Given the grim situation, the Indian government last month announced a $32 billion recapitalisation of state lenders to help resolve bad loans and kick-start lending growth.
SBI, which has the biggest share of the soured loans, merged its five subsidiary banks with itself earlier this year, driving a jump in its non-performing loans as of June to almost 10 percent. That ratio eased to 9.83 percent at end-September, while the additions to bad loans during the quarter was nearly a third of the rise in the previous three months.
“The results were comforting to see and is probably the best set of numbers from SBI that we’ve seen in the recent past especially when there is still uncertainty over non performing loans issue,” said Aalok Shah, a banking sector analyst at Mumbai’s Centrum Broking.
Bank of India, the market’s sixth-biggest lender by assets which also reported on Friday, posted a better-than-expected 41 percent rise in second-quarter profit and a narrower bad-loan ratio.
The banking sector faces a rise in provisions for loan losses after a central bank order to cover at least 50 percent of the loans to companies being sent to bankruptcy court. A dozen of the biggest loan defaulters are already at the bankruptcy court, while nearly 30 more could be headed there after December.
SBI said it has more than 50 percent provision coverage for the bankruptcy cases.

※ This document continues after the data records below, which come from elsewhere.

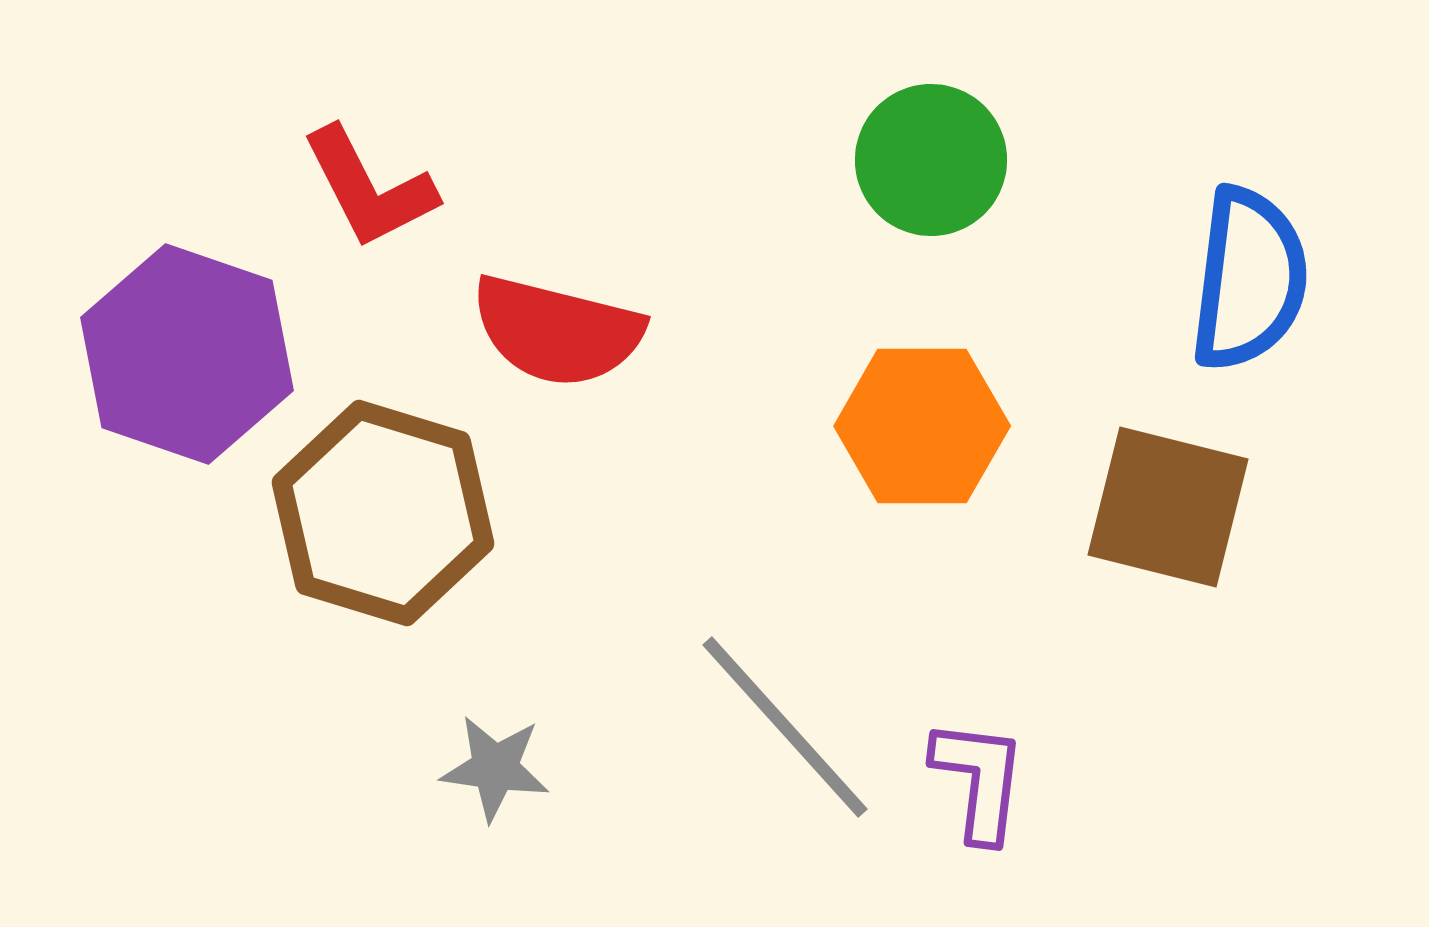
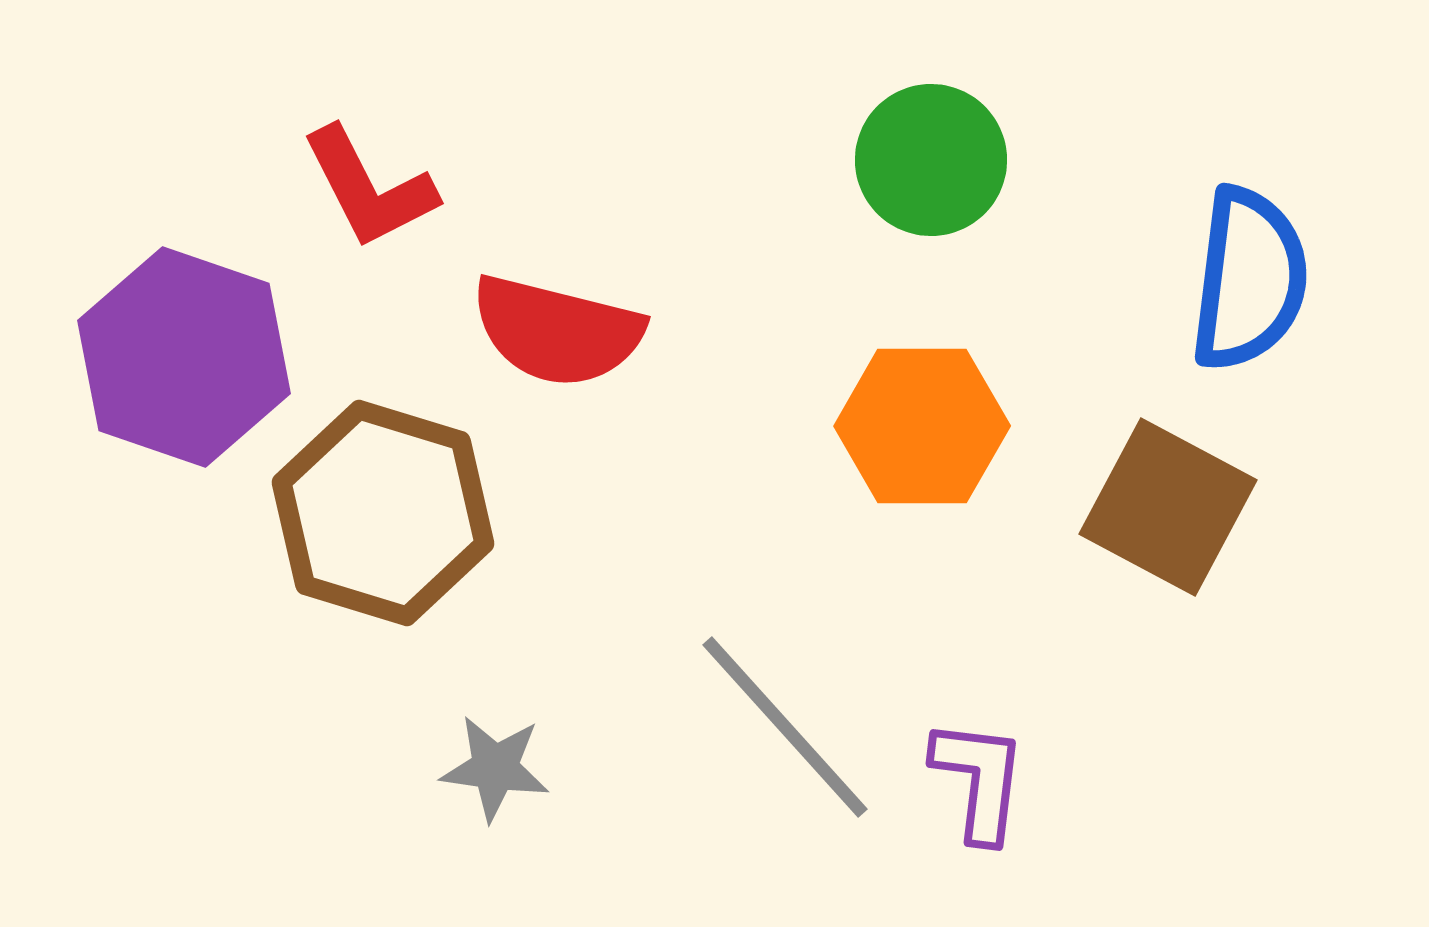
purple hexagon: moved 3 px left, 3 px down
brown square: rotated 14 degrees clockwise
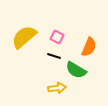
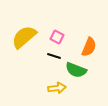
green semicircle: rotated 10 degrees counterclockwise
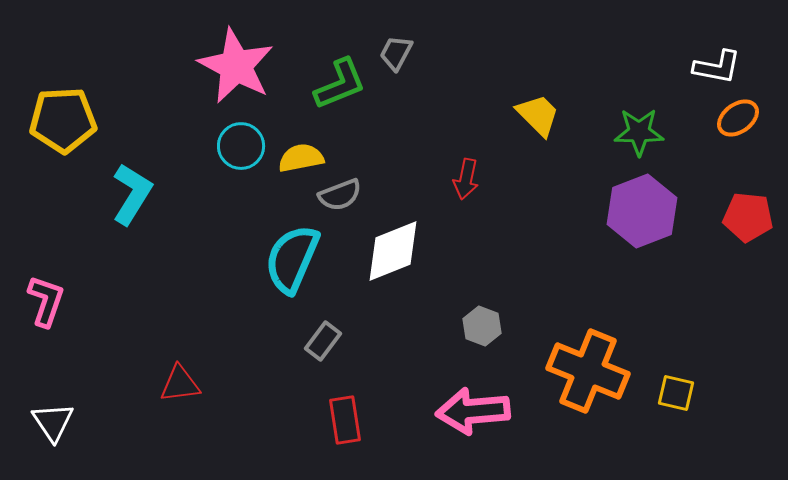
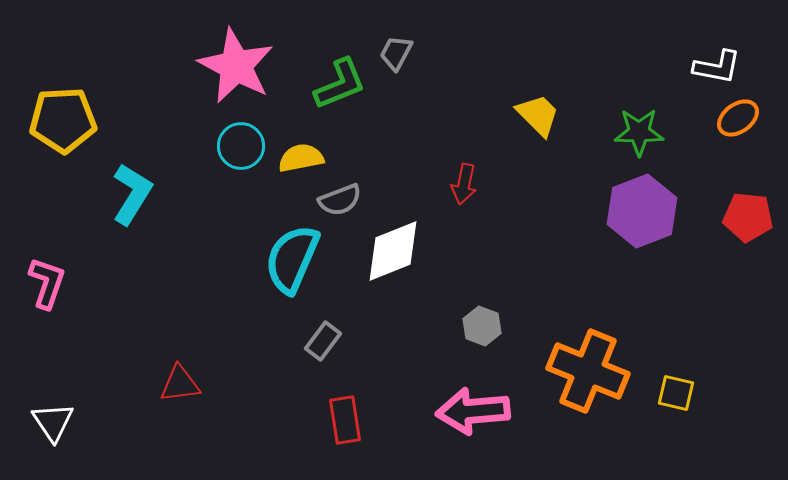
red arrow: moved 2 px left, 5 px down
gray semicircle: moved 5 px down
pink L-shape: moved 1 px right, 18 px up
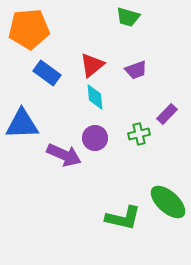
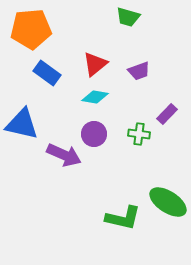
orange pentagon: moved 2 px right
red triangle: moved 3 px right, 1 px up
purple trapezoid: moved 3 px right, 1 px down
cyan diamond: rotated 76 degrees counterclockwise
blue triangle: rotated 15 degrees clockwise
green cross: rotated 20 degrees clockwise
purple circle: moved 1 px left, 4 px up
green ellipse: rotated 9 degrees counterclockwise
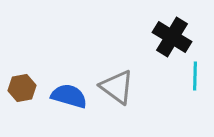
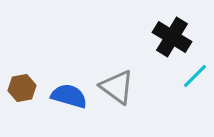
cyan line: rotated 44 degrees clockwise
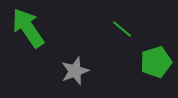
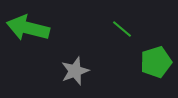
green arrow: rotated 42 degrees counterclockwise
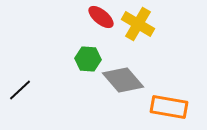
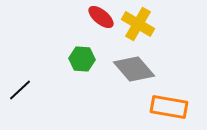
green hexagon: moved 6 px left
gray diamond: moved 11 px right, 11 px up
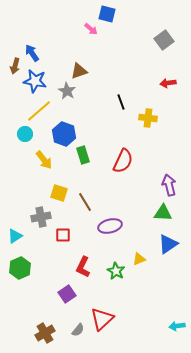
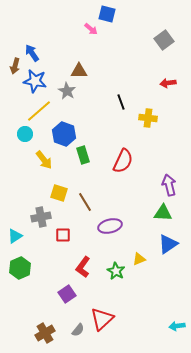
brown triangle: rotated 18 degrees clockwise
red L-shape: rotated 10 degrees clockwise
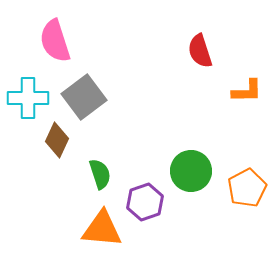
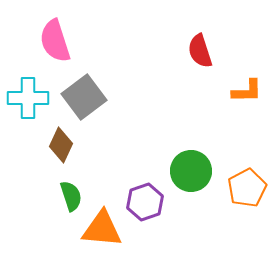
brown diamond: moved 4 px right, 5 px down
green semicircle: moved 29 px left, 22 px down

SBI shares closed 6.3 percent higher in a Mumbai market that ended up 0.12 percent on Friday. The stock has gained about 30 percent in the past one month to be the second-best performer among the constituents in the main market index. ($1 = 65.0350 Indian rupees) (Reporting by Devidutta Tripathy and Samantha Kareen Nair; Additional reporting by Swati Bhat; Editing by Muralikumar Anantharaman)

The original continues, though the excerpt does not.